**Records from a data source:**
%%

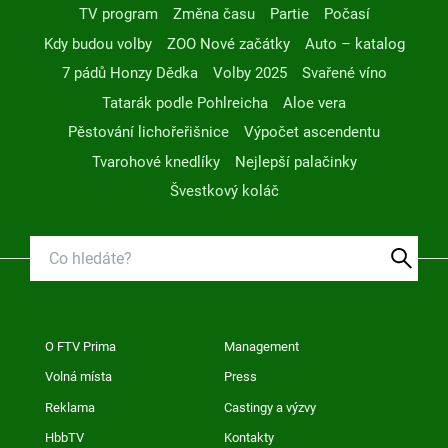
TV program
Změna času
Partie
Počasí
Kdy budou volby
ZOO Nové začátky
Auto – katalog
7 pádů Honzy Dědka
Volby 2025
Svařené víno
Tatarák podle Pohlreicha
Aloe vera
Pěstování lichořeřišnice
Výpočet ascendentu
Tvarohové knedlíky
Nejlepší palačinky
Švestkový koláč
O FTV Prima
Management
Volná místa
Press
Reklama
Castingy a výzvy
HbbTV
Kontakty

%%

Verbatim output of every entry above is required, though pictures are to be left out.

TV program
Změna času
Partie
Počasí
Kdy budou volby
ZOO Nové začátky
Auto – katalog
7 pádů Honzy Dědka
Volby 2025
Svařené víno
Tatarák podle Pohlreicha
Aloe vera
Pěstování lichořeřišnice
Výpočet ascendentu
Tvarohové knedlíky
Nejlepší palačinky
Švestkový koláč
O FTV Prima
Management
Volná místa
Press
Reklama
Castingy a výzvy
HbbTV
Kontakty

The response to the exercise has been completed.